What Matters is How Much Software You Successfully Deliver
If you listen to the conversation around AI in software development, you might think we’re entering a golden age of productivity. Developers are generating code at unprecedented rates. Pull requests are multiplying. Features appear to move from idea to implementation in record time. Yet I’m becoming increasingly convinced that many organizations are measuring the wrong thing.
The metric that matters isn’t how many lines of code AI can generate. It’s how much software gets successfully delivered, adopted by users, and translated into business outcomes. That distinction is becoming harder to ignore.
A recent MIT-led analysis found that AI tools dramatically increased coding activity. In some environments, file edits nearly tripled after AI coding assistants were introduced. Yet much of that increased activity disappeared as projects moved through testing, review, deployment, and adoption. The researchers found that while coding output surged, software releases increased by only about 30 percent. Even more striking, many of those additional releases failed to generate meaningful user engagement or business value.
In other words, AI is accelerating code production faster than it’s accelerating value creation.
That finding aligns with what our team at SONATAFY has seen across the industry. Many leadership teams are celebrating activity metrics because they’re easy to measure. They track commits, pull requests, story points, and development velocity. AI makes all of those numbers look better. A developer who once produced ten units of output can now produce twenty.
Code Generation is Not the Problem
The problem is that software development has never been a code-generation problem.
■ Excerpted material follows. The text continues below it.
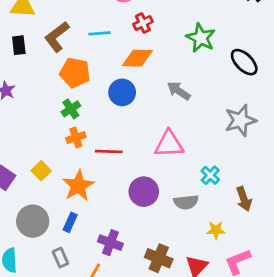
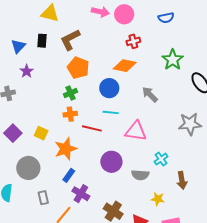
cyan line: (99, 33) -> (111, 112), moved
yellow square: (41, 171) -> (41, 133), turned -32
blue rectangle: (70, 222) -> (69, 175), moved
It’s about problem-definition, prioritization, customer-adoption, and ultimately business-value. Code is only one step in a much larger chain.
Imagine a construction company measuring success by the number of bricks delivered to a job site. If the building is never completed, nobody would call that productive. Yet that’s effectively what many organizations are doing with AI-generated code. The danger is that AI creates an illusion of progress. When executives see development activity rising, they naturally assume more value is being created. The dashboards look impressive. The engineering organization appears more productive. Teams are shipping more artifacts into repositories.
Yet customers don’t buy code. Customers buy solutions. A feature that nobody uses has exactly the same business value whether it required ten lines of code or ten thousand.
That’s why some of the latest research on AI productivity is so important. Another study conducted by the research organization METR found that experienced developers working on familiar codebases actually took longer to complete tasks when using AI coding tools. Even more surprising, developers believed they were becoming more productive when the measured results showed the opposite.
That finding highlights a broader challenge. AI can make work feel faster because it reduces the effort required to generate output. However, software engineering involves much more than generation. Developers still need to review code, validate assumptions, test integrations, resolve edge cases, address security concerns, and maintain the resulting systems. As AI-generated code volumes increase, so does the burden of verification.
Organizations that focus solely on code output risk creating what I call synthetic productivity. Activity rises. Repositories grow. Dashboards improve. Yet the underlying business outcomes remain unchanged. The better question isn’t how much code AI generated. The better question is what value that code created.
The companies that benefit most from AI won’t be the ones generating the most code. They’ll be the ones that become disciplined about connecting software development to measurable outcomes. AI has given us the ability to manufacture code at industrial scale. That’s a remarkable achievement. The challenge now is ensuring we don’t confuse production with progress.
History is filled with examples of organizations that optimized the wrong metric. Factories produced inventory nobody wanted. Sales teams generated leads that never converted. Marketing departments celebrated clicks that never became customers. Software development is facing a similar moment.